[Extracted material Boundary: Start]

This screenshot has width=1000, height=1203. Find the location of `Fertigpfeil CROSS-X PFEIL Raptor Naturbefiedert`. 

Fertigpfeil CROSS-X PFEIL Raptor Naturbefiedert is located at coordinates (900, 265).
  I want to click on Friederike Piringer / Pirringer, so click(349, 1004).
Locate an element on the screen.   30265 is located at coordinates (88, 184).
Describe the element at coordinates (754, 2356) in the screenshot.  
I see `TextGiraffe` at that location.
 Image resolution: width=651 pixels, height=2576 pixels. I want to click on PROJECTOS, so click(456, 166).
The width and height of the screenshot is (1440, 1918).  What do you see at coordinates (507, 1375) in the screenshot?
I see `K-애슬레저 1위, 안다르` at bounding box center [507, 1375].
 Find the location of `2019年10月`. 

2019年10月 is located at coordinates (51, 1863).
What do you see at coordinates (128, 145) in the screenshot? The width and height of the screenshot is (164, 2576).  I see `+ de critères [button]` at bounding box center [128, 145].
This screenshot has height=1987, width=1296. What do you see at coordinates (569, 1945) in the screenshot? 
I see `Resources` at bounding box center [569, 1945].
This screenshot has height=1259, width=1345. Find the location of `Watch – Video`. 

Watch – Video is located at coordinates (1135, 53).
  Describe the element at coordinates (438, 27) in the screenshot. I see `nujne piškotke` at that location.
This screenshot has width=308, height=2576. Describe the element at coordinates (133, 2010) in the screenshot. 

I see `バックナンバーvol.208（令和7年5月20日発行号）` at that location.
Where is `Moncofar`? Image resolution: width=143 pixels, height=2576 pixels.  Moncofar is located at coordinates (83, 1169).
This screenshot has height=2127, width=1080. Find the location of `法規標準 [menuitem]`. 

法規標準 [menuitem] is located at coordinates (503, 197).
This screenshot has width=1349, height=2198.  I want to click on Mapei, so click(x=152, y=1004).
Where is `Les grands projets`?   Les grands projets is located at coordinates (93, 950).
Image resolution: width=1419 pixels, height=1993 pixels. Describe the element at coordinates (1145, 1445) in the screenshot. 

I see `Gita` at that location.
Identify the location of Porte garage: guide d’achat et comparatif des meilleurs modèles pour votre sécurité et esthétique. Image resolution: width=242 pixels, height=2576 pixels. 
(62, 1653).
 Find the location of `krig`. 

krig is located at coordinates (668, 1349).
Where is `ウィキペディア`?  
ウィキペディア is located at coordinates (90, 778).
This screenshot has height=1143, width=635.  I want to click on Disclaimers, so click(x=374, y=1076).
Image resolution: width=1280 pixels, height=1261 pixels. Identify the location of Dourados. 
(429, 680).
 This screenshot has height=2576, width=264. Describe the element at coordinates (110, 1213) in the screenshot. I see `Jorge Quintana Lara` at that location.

[Extracted material Boundary: End]

- Instructions for the task
All that is wanted is a faithful reproduction of the line above with "Describe the element at coordinates (754, 2356)", the line with "What do you see at coordinates (128, 145)", and every line in between.

- Final answer
Describe the element at coordinates (754, 2356) in the screenshot.  
I see `TextGiraffe` at that location.
 Image resolution: width=651 pixels, height=2576 pixels. I want to click on PROJECTOS, so click(456, 166).
The width and height of the screenshot is (1440, 1918).  What do you see at coordinates (507, 1375) in the screenshot?
I see `K-애슬레저 1위, 안다르` at bounding box center [507, 1375].
 Find the location of `2019年10月`. 

2019年10月 is located at coordinates (51, 1863).
What do you see at coordinates (128, 145) in the screenshot? The width and height of the screenshot is (164, 2576).  I see `+ de critères [button]` at bounding box center [128, 145].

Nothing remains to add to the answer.